▶ [TASK REQUIREMENTS]: Filter the listing below, keeping every line that holds "Easy".
------------------------------------------------
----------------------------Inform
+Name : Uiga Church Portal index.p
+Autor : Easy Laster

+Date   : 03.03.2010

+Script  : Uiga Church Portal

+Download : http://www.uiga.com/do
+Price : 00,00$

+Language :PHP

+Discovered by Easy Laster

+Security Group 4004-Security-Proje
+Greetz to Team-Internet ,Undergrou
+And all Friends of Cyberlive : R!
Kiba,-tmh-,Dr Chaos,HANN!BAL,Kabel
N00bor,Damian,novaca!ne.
------------------------------------------------
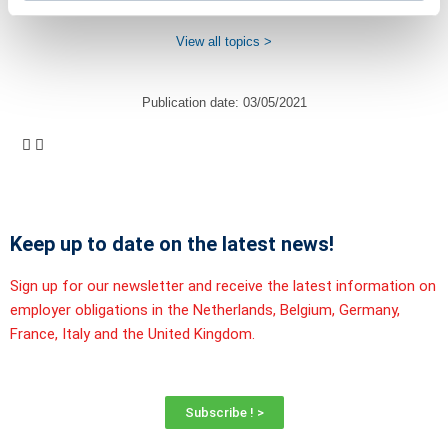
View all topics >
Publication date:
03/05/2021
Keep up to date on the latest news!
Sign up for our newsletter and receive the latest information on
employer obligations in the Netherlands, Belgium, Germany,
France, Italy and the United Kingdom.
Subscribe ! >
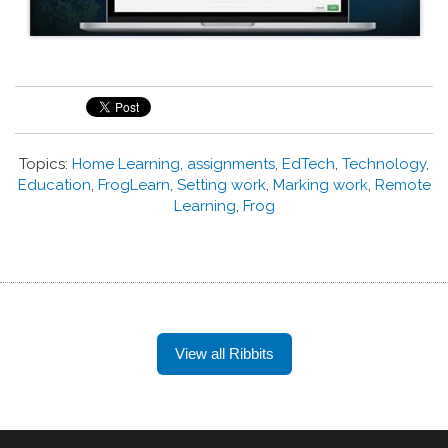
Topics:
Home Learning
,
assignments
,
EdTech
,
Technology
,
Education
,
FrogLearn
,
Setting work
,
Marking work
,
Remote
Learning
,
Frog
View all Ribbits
------------------------------------------------
▶ [ANSWER TO THIS PROBLEM]:
+Autor : Easy Laster
+Discovered by Easy Laster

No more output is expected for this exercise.